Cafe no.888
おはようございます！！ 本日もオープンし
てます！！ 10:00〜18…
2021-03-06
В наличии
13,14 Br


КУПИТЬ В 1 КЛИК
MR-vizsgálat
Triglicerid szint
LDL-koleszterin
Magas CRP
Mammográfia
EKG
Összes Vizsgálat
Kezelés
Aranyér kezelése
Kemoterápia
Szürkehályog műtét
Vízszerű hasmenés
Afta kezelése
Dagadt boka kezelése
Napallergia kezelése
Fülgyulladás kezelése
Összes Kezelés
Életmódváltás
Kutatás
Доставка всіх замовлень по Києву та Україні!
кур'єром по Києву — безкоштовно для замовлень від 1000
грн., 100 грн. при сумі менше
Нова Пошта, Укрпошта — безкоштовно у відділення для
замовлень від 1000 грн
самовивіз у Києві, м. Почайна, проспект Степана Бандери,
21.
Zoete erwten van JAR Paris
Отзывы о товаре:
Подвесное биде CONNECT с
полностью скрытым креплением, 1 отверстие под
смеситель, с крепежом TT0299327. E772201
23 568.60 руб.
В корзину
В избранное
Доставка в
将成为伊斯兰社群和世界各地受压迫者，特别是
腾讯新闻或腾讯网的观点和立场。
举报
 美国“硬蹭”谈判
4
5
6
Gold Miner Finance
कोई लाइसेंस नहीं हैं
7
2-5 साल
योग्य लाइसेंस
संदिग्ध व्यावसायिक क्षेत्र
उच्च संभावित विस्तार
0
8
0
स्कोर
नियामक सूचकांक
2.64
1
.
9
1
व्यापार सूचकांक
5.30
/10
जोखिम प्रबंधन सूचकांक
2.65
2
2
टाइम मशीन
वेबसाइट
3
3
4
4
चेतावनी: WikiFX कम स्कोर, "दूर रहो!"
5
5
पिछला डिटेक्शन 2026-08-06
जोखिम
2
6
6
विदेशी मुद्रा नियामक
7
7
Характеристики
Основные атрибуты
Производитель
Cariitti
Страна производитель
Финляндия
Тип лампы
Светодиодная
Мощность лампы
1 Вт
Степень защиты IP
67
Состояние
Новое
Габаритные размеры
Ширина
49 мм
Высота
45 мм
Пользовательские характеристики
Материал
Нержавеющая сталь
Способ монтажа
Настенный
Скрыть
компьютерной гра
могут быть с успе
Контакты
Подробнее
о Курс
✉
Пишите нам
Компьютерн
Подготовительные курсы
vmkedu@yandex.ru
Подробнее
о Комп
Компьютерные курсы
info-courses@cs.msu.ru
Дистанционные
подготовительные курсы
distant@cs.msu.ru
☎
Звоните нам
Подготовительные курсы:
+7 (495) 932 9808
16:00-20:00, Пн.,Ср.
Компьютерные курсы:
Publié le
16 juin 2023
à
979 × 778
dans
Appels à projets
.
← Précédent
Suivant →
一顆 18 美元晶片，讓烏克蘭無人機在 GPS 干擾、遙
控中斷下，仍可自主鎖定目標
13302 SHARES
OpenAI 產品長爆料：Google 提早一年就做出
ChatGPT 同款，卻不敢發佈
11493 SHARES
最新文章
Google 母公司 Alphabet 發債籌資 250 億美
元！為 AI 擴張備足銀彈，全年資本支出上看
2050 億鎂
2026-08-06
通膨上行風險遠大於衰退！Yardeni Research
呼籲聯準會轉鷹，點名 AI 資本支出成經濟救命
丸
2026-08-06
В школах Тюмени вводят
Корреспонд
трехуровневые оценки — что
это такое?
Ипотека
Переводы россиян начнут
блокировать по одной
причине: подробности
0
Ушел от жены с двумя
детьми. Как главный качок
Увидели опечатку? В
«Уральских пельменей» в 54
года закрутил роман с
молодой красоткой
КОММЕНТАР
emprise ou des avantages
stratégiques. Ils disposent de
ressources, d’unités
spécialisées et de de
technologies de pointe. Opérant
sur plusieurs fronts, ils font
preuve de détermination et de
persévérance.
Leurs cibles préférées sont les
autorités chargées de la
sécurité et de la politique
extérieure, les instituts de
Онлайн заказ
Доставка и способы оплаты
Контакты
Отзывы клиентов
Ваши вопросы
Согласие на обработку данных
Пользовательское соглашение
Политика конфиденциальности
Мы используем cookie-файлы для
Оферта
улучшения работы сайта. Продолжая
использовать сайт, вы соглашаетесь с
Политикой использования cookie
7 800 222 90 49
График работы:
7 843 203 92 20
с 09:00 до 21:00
══════
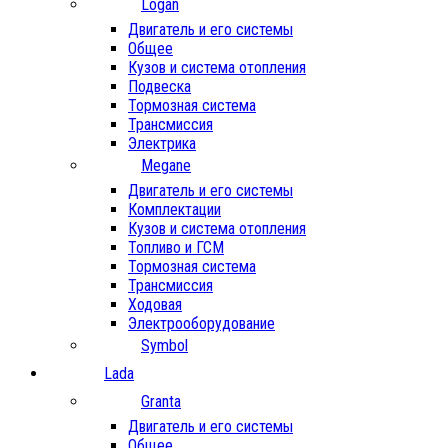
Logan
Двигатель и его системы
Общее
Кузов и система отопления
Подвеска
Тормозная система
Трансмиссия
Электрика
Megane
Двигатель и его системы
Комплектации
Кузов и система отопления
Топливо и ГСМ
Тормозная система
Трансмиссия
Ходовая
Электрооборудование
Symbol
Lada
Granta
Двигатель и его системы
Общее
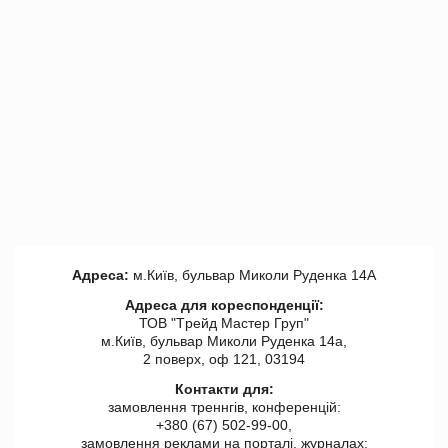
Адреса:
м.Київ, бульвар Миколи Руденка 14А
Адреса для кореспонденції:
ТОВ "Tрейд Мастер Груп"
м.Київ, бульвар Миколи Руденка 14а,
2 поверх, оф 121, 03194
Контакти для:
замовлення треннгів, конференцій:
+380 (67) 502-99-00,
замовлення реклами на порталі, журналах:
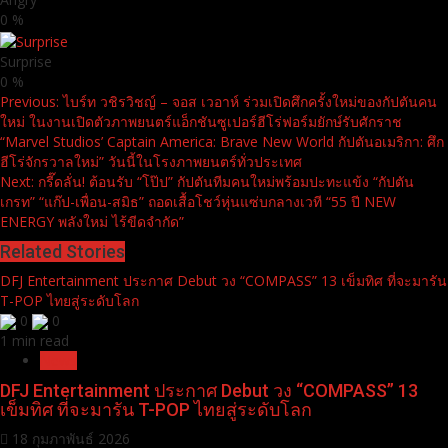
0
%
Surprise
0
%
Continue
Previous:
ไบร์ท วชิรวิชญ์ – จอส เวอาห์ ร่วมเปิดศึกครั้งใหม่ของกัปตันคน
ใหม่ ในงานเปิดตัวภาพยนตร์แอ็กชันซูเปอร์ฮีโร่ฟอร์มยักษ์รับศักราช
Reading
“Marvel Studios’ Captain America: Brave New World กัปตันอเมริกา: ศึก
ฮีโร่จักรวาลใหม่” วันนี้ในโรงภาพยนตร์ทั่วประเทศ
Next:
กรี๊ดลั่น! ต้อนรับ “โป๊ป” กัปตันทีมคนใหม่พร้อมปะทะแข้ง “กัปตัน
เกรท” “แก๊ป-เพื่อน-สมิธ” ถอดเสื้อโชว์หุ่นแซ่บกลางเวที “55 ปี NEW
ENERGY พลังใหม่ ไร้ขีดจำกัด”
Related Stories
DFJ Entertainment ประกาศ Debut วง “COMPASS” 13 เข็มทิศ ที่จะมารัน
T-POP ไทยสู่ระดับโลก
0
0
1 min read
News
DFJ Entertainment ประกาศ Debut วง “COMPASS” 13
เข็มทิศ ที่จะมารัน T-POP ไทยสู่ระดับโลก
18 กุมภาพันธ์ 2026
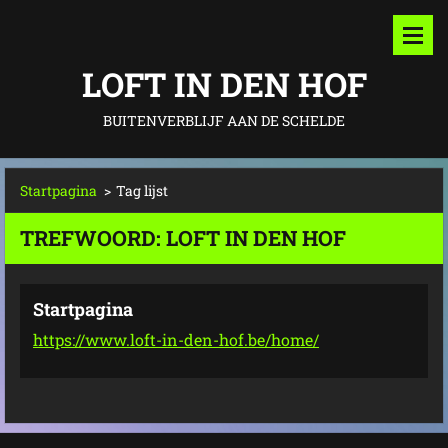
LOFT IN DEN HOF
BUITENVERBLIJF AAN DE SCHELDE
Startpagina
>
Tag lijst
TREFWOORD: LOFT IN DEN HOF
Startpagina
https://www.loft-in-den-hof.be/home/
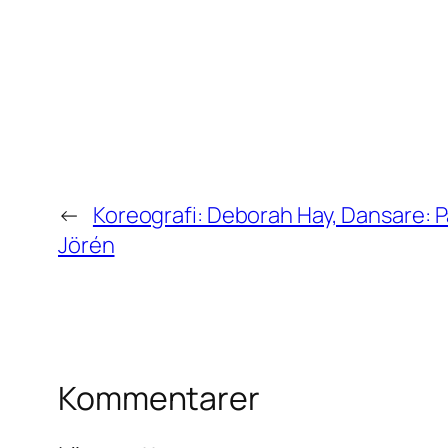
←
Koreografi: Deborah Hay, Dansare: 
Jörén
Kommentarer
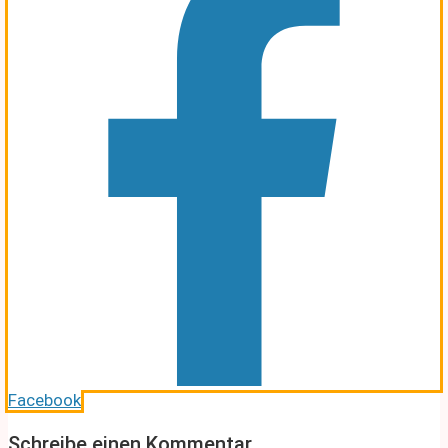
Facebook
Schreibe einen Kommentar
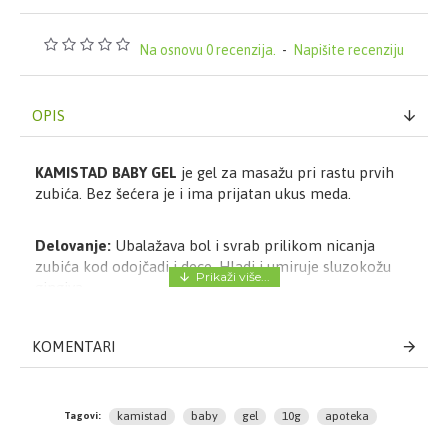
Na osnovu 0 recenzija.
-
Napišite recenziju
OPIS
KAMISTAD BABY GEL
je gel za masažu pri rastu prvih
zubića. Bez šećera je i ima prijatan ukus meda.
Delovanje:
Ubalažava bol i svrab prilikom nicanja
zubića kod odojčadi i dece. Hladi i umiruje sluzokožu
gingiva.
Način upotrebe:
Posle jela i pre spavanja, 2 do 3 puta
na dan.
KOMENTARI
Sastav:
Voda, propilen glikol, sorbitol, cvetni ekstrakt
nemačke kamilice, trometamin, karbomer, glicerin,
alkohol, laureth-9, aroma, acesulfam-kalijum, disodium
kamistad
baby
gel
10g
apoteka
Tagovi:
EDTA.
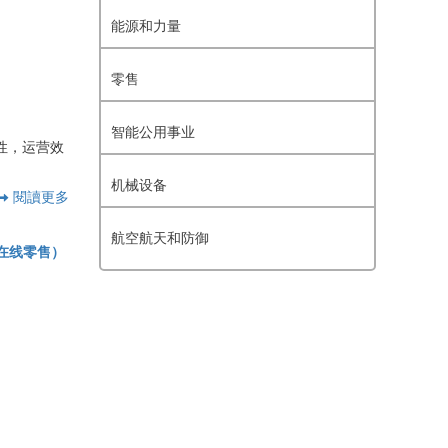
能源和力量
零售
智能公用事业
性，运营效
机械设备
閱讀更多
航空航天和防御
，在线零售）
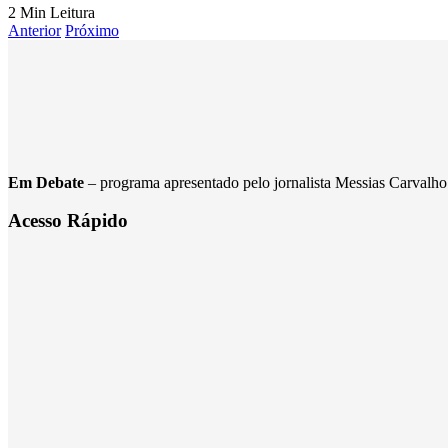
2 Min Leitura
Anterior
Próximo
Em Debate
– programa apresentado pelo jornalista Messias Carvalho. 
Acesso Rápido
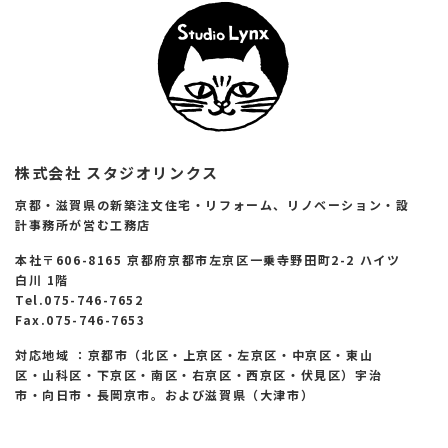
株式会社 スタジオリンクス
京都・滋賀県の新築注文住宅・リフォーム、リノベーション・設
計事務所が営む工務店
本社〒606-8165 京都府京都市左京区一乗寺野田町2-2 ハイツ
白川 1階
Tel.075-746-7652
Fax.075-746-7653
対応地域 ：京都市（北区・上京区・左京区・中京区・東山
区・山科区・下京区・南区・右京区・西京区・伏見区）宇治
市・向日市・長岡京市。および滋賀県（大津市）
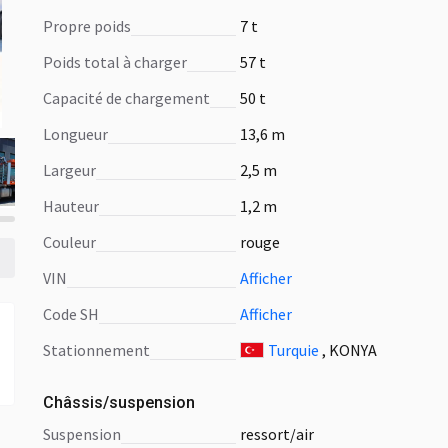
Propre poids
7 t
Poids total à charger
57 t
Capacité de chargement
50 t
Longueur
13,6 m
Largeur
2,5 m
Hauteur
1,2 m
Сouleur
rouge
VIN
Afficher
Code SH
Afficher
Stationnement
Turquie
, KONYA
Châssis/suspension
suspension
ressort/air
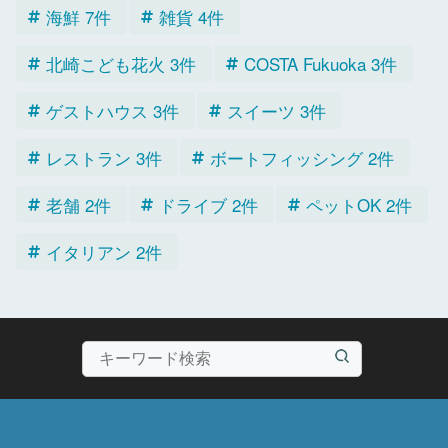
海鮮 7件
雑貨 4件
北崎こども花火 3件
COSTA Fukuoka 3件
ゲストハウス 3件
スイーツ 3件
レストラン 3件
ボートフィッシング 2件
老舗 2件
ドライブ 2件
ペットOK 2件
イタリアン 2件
══════
» **TASK TO COMPLETE**
Every line above from the line with "persévérance." to the line with "с 09:00 до 21:00", inclusive, must be returned exactly; no other line belongs in the reply.

» **RESPONSE AREA**
persévérance.
Leurs cibles préférées sont les
autorités chargées de la
sécurité et de la politique
extérieure, les instituts de
Онлайн заказ
Доставка и способы оплаты
Контакты
Отзывы клиентов
Ваши вопросы
Согласие на обработку данных
Пользовательское соглашение
Политика конфиденциальности
Мы используем cookie-файлы для
Оферта
улучшения работы сайта. Продолжая
использовать сайт, вы соглашаетесь с
Политикой использования cookie
7 800 222 90 49
График работы:
7 843 203 92 20
с 09:00 до 21:00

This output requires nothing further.